Cindy underlines how crucial it is to listen before offering recommendations, and suggests going on “listening tours” to hear the thoughts of stakeholders in various teams. KY rounds us off with the timely reminder that
“RevOps is not the decision maker, but the influencer who offers recommendations. Appreciate what your stakeholders have done thus far before offering solutions. This will be noticed and take you further with decision makers.”
What are the key skills to look for in RevOps hires?
As we’ve just seen, influencing authority and building relationships is critical to the RevOps function. And it’s fairly established that technical skills and data analysis is another key to success.

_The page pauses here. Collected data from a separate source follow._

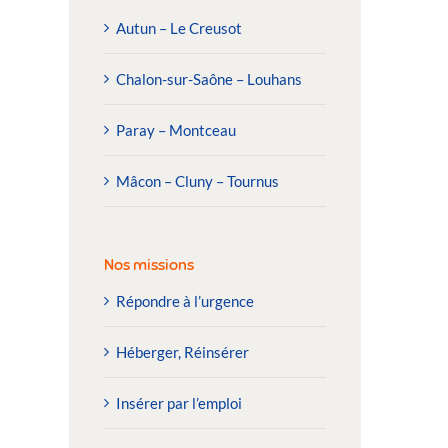
Autun – Le Creusot
Chalon-sur-Saône – Louhans
Paray – Montceau
Mâcon – Cluny – Tournus
Nos missions
Répondre à l’urgence
Héberger, Réinsérer
Insérer par l’emploi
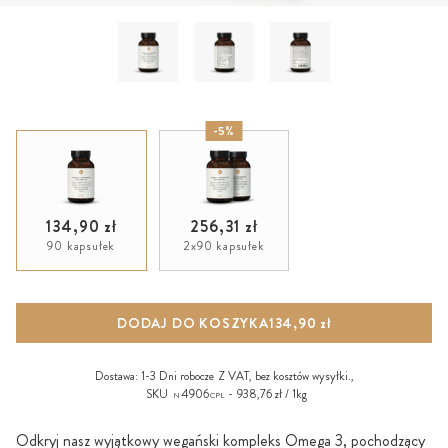
-5%
134,90 zł
256,31 zł
90 kapsułek
2x90 kapsułek
DODAJ DO KOSZYKA
134,90 zł
Dostawa:
1-3 Dni robocze
Z VAT, bez
kosztów wysyłki
.,
SKU
4906
938,76 zł / 1kg
N
CPL
Odkryj nasz wyjątkowy wegański kompleks Omega 3, pochodzący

Our experts share other skills to watch out for when hiring for your RevOps team:
- Building alignment: when you act as a go-between for multiple owners, you need to be able to bridge communication to find common ground
- Motivation and a deep passion for RevOps: this role isn’t for the faint of heart, and requires people who enjoy small wins and dedicate themselves to the overall journey
- Common sense: you need to be able to look at the big picture to effectively break down silos and solve problems
- Curiosity: people who succeed at this role think outside the box to connect with people and provide them with the best recommendations
What long-term career path can you expect in RevOps?
On a similar note, our experts see three main career trajectories for those that stick it out in RevOps.
First, it is entirely possible to move into a CRO role from RevOps. This is largely due to the skill sets you pick up along the way - the perfect blend of logical and creative thinking.
Second, since the CRO is considered a key stakeholder of RevOps, it might be more likely to transition into COO roles instead.
Third, as the RevOps function matures and proves indispensable, it is highly likely that the function commands its own dedicated seat in the C suite, in the form of a Chief Revenue Operations Officer.
Phil shares words of wisdom for early career RevOps professionals:
“The sky’s the limit for RevOps career paths. To get there, keep succeeding at your role and keep solving problems you are passionate about.”
RevOps presents unique exposure to so many aspects of the business, leaving you with endless opportunities to scale your career alongside growing and scaling your team. It all begins with an undying passion for smarter ways to help people solve problems.